**Data to examine:**
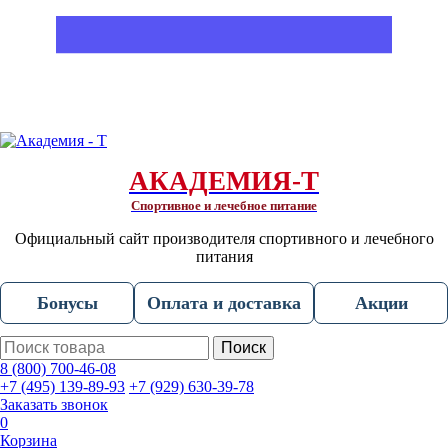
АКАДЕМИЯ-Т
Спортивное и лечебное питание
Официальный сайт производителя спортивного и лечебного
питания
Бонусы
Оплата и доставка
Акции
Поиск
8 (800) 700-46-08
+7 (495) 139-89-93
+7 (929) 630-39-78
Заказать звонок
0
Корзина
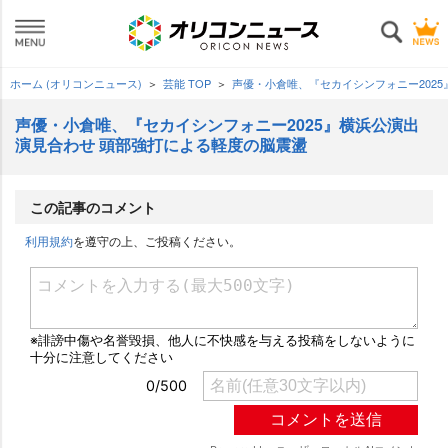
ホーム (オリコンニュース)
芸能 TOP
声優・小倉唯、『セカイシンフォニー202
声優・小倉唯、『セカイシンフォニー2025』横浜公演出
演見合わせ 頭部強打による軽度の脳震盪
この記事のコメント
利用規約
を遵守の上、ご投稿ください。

**What you will do:**
The entries above need an exact copy without their pictures.

**Exercise response:**
АКАДЕМИЯ-Т
Спортивное и лечебное питание
Официальный сайт производителя спортивного и лечебного
питания
Бонусы
Оплата и доставка
Акции
Поиск
8 (800) 700-46-08
+7 (495) 139-89-93
+7 (929) 630-39-78
Заказать звонок
0
Корзина
ホーム (オリコンニュース)
芸能 TOP
声優・小倉唯、『セカイシンフォニー202
声優・小倉唯、『セカイシンフォニー2025』横浜公演出
演見合わせ 頭部強打による軽度の脳震盪
この記事のコメント
利用規約
を遵守の上、ご投稿ください。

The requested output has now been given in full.